■ **TASK**:
Go through the data and report each line that holds the string "Shelter".

_ _ _ _ _

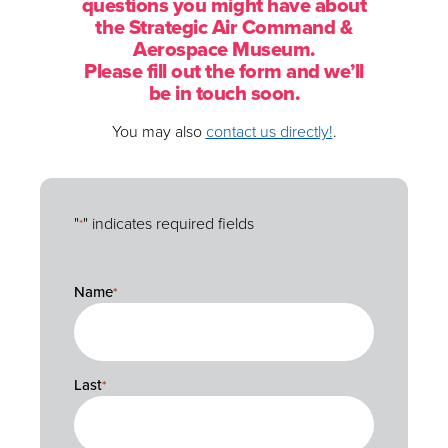
questions you might have about
the Strategic Air Command &
Aerospace Museum.
Please fill out the form and we’ll
be in touch soon.
You may also
contact us directly!
.
"
" indicates required fields
*
Name
*
Name
*
Last
*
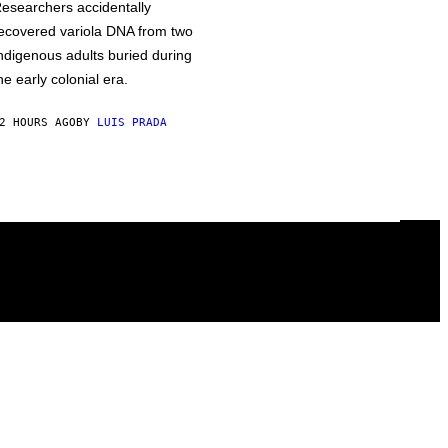
esearchers accidentally
ecovered variola DNA from two
ndigenous adults buried during
he early colonial era.
2 HOURS AGO
BY
LUIS PRADA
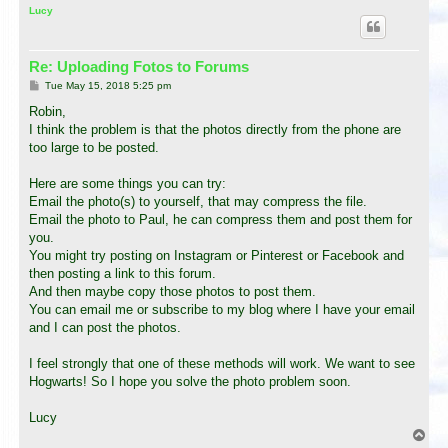
p
Lucy
Re: Uploading Fotos to Forums
P
Tue May 15, 2018 5:25 pm
o
s
Robin,
t
I think the problem is that the photos directly from the phone are
too large to be posted.
Here are some things you can try:
Email the photo(s) to yourself, that may compress the file.
Email the photo to Paul, he can compress them and post them for
you.
You might try posting on Instagram or Pinterest or Facebook and
then posting a link to this forum.
And then maybe copy those photos to post them.
You can email me or subscribe to my blog where I have your email
and I can post the photos.
I feel strongly that one of these methods will work. We want to see
Hogwarts! So I hope you solve the photo problem soon.
Lucy
T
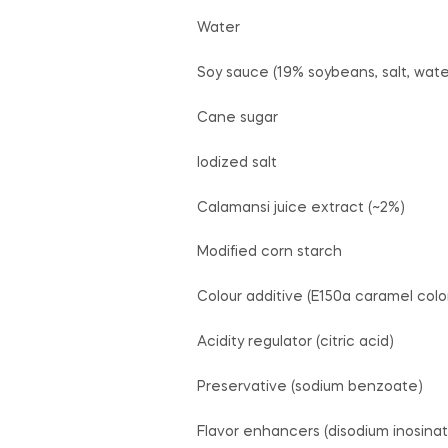
Water
Soy sauce (19% soybeans, salt, wate
Cane sugar
Iodized salt
Calamansi juice extract (~2%)
Modified corn starch
Colour additive (E150a caramel colo
Acidity regulator (citric acid)
Preservative (sodium benzoate)
Flavor enhancers (disodium inosinat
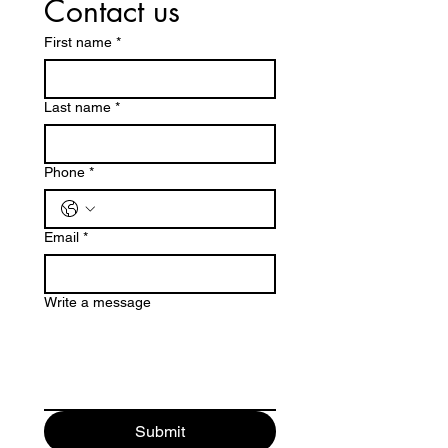
Contact us
First name
*
Last name
*
Phone
*
Email
*
Write a message
Submit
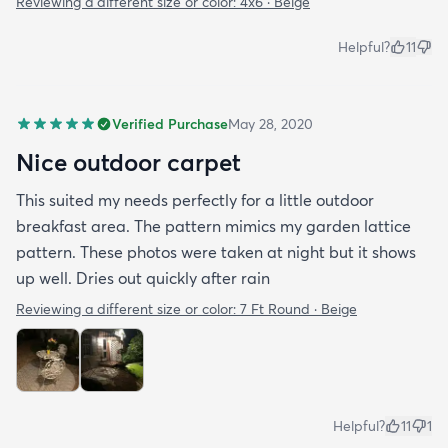
Reviewing a different size or color:
4x6 · Beige
Helpful?
11
Verified Purchase
May 28, 2020
Nice outdoor carpet
This suited my needs perfectly for a little outdoor
breakfast area. The pattern mimics my garden lattice
pattern. These photos were taken at night but it shows
up well. Dries out quickly after rain
Reviewing a different size or color:
7 Ft Round · Beige
Helpful?
11
1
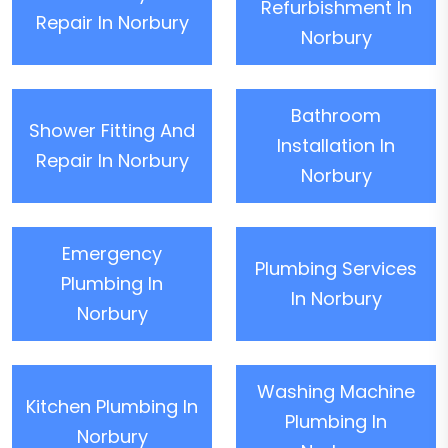
Refurbishment In
Repair In Norbury
Norbury
Bathroom
Shower Fitting And
Installation In
Repair In Norbury
Norbury
Emergency
Plumbing Services
Plumbing In
In Norbury
Norbury
Washing Machine
Kitchen Plumbing In
Plumbing In
Norbury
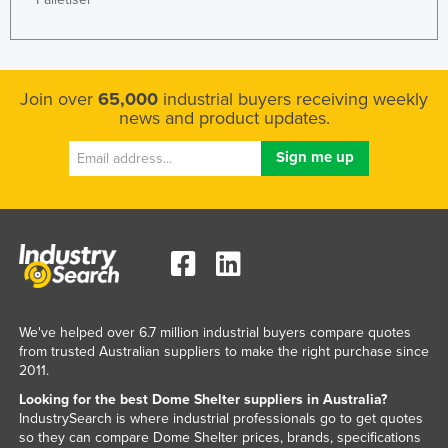
Join over
65,000
industrial buyers receiving weekly
news and product updates.
We've helped over 6.7 million industrial buyers compare quotes
from trusted Australian suppliers to make the right purchase since
2011.
Looking for the best Dome Shelter suppliers in Australia?
IndustrySearch is where industrial professionals go to get quotes
so they can compare Dome Shelter prices, brands, specifications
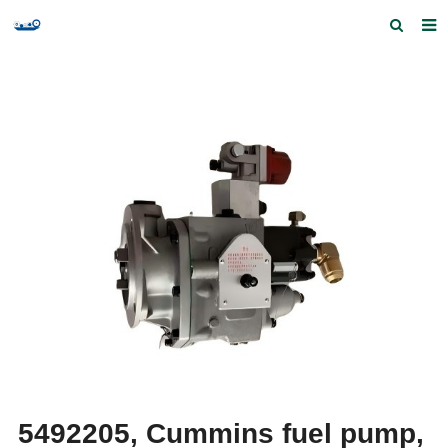
Home
Products and Services
Quick Index
Our partners
Contact us
Feedback
5492205, Cummins fuel pump,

_ _ _ _ _

■ **YOUR SOLUTION**:
Looking for the best Dome Shelter suppliers in Australia?
so they can compare Dome Shelter prices, brands, specifications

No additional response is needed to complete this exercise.